I cervi abitano in Carso: 60 gli “stanziali”

Bressi: timidi e non pericolosi, dalla Slovenia si sono stabiliti nel territorio provinciale Tre i nuclei riproduttivi, il più cospicuo nella riserva naturale del monte Lanaro
Di Riccardo Tosques

Il bramito del cervo nei boschi triestini non è più leggenda. Lo splendido animale selvatico che può raggiungere i 130 chilogrammi di stazza per oltre un metro di altezza è oramai realtà consolidata. «Secondo stime accertate stiamo parlando di almeno una sessantina di capi che oltrepassata la Slovenia hanno deciso di rimanere nel nostro territorio provinciale», racconta Nicola Bressi, direttore dei Musei scientifici di Trieste. Un fenomeno particolarmente suggestivo per la bellezza degli esemplari che si aggirano pacificamente in Carso, ma che pare già aver dato qualche grattacapo agli agricoltori dell'altipiano. Sono passati 15 anni da quel clamoroso incidente stradale che sulla statale tra Opicina e l'ex valico di Fernetti causò un inedito frontale tra un automobilista e un cervo. Oggi l'imponente palco di corna di quel mammifero è conservato al Museo civico di Storia naturale. «Quello è stato l'incidente con gravi conseguenze per il conducente, ma sappiamo di investimenti tra Opicina e Trebiciano e persino sul valico dell'Ospo, a Muggia», racconta Bressi.

Individui erratici, i maschi tendono a girovagare nella provincia, ove ci sia un bosco tranquillo. È possibile dunque imbattersi in un cervo nelle aree verdi sopra Barcola, oppure a Prosecco, ma anche più verso il livello a mare come nelle zone boschive di Muggia. «Si pensa che il cervo sia un animale prettamente di montagna. Non è affatto così. Basti pensare che esiste una grande colonia di animali nel ferrarese, vicino al Po», prosegue Bressi.

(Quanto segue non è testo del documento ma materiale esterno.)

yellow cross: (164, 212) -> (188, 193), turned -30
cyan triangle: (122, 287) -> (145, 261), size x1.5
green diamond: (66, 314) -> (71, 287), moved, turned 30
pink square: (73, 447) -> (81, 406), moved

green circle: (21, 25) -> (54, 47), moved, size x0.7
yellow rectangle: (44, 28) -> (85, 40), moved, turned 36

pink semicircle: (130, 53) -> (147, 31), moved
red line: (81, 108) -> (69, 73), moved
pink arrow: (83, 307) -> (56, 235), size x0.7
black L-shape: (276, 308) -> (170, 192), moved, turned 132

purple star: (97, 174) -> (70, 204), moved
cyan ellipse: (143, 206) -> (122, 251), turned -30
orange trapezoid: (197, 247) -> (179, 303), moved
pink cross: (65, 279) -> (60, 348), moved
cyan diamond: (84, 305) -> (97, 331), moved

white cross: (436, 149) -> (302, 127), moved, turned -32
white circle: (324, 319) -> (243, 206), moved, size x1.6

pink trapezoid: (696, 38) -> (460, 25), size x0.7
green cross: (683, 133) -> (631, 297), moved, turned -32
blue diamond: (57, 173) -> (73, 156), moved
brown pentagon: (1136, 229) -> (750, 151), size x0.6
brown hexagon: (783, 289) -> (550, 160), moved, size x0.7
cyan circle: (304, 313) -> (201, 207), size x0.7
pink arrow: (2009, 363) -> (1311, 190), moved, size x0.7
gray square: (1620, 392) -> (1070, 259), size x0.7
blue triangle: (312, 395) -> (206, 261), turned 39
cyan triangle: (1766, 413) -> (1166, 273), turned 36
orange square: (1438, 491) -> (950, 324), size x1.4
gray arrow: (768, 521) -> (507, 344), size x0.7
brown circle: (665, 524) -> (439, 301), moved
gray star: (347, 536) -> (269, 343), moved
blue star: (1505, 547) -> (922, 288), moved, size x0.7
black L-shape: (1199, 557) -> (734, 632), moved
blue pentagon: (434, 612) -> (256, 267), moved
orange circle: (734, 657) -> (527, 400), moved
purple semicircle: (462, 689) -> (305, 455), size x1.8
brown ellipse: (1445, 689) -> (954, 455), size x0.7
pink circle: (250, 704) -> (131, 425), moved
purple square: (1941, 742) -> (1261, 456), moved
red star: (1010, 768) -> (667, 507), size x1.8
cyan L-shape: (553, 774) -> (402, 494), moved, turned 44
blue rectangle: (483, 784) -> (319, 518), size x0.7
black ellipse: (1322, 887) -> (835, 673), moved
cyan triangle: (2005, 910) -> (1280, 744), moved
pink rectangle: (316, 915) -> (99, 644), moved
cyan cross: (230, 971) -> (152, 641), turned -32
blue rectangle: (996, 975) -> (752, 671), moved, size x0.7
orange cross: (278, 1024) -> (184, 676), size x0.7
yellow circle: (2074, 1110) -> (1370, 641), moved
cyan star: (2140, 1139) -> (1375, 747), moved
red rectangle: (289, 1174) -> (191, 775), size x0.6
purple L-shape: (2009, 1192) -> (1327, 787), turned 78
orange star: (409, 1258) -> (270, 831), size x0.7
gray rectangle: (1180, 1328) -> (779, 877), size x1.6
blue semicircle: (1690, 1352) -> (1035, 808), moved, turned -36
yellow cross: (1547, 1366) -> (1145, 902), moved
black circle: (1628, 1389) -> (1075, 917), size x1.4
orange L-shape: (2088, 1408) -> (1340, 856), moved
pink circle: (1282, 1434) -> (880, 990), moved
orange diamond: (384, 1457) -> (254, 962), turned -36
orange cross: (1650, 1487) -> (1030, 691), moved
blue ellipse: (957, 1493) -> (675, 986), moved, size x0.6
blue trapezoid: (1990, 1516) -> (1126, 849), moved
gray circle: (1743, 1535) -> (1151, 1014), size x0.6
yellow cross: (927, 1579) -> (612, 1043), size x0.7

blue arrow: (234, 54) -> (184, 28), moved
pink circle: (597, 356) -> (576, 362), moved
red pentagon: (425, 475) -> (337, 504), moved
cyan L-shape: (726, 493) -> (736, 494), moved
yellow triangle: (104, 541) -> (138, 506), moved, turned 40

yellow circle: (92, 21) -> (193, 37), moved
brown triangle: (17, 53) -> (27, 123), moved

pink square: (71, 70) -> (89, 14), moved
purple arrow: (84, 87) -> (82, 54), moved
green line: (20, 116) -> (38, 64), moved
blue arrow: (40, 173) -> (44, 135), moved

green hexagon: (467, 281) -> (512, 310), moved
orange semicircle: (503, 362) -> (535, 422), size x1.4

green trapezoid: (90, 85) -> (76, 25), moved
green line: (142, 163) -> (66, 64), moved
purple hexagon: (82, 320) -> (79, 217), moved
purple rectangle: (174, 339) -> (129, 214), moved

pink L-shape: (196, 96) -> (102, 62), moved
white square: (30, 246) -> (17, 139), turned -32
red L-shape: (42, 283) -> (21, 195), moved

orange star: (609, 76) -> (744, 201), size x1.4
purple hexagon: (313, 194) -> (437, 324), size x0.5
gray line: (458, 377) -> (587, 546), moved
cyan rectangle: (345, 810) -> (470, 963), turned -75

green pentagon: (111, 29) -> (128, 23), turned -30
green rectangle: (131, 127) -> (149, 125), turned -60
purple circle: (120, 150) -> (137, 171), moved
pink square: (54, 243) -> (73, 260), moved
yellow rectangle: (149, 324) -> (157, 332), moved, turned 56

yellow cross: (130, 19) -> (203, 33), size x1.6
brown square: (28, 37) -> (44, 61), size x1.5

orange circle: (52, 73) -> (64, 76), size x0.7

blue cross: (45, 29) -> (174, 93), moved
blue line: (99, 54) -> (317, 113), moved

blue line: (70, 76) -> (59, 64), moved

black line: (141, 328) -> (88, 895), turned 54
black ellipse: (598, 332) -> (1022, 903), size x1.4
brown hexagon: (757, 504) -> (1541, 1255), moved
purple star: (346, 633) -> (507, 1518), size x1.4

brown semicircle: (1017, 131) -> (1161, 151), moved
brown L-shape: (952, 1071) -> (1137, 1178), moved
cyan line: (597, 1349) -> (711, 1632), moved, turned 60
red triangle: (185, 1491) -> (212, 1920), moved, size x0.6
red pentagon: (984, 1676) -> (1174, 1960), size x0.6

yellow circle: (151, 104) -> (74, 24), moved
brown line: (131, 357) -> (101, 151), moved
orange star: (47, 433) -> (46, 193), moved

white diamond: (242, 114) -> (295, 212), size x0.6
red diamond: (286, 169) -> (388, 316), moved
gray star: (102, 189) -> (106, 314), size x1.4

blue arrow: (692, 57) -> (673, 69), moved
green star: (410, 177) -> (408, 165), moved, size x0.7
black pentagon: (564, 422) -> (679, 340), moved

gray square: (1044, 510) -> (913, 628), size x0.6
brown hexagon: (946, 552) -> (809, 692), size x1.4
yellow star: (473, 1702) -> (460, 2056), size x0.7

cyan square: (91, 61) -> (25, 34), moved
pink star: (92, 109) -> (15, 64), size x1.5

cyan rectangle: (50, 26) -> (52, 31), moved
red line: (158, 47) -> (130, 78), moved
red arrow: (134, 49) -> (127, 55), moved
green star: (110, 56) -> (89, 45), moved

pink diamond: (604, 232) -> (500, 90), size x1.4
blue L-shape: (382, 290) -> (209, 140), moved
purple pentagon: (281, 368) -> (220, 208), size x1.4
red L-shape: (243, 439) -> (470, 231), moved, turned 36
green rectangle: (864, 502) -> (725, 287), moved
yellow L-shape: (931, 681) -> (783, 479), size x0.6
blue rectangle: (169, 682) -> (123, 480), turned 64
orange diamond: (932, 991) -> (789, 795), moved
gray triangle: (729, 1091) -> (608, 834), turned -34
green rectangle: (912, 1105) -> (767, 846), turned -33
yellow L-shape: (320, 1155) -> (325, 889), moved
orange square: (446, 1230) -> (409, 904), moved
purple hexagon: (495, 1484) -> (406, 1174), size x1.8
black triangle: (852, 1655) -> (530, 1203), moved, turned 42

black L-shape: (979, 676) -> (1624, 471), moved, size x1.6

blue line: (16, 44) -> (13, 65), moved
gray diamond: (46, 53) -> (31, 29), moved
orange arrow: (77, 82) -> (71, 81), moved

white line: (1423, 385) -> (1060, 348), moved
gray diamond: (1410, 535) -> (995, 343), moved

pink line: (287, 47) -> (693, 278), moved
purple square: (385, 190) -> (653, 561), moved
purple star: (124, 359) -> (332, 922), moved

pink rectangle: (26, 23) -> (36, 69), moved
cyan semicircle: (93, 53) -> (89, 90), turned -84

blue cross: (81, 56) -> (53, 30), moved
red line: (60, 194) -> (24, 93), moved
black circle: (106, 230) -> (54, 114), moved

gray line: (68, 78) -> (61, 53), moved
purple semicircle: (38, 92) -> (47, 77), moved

In territorio triestino i cervi, dopo aver fatto diverse incursioni dalla Slovenia per poi tornare nella vicina Repubblica, hanno ora trovato il loro habitat naturale in almeno tre aree distinte del Carso. Vi sono tre nuclei riproduttivi. Una ventina di capi si trova in zona Duino Aurisina, vicino al Monte Ermada, nella fascia che va da Ceroglie sino a Doberdò del Lago. Il nucleo più piccolo invece conta una decina di esemplari e gravita attorno al Monte Cocusso, nell'area tra Basovizza, Grozzana e Pesek.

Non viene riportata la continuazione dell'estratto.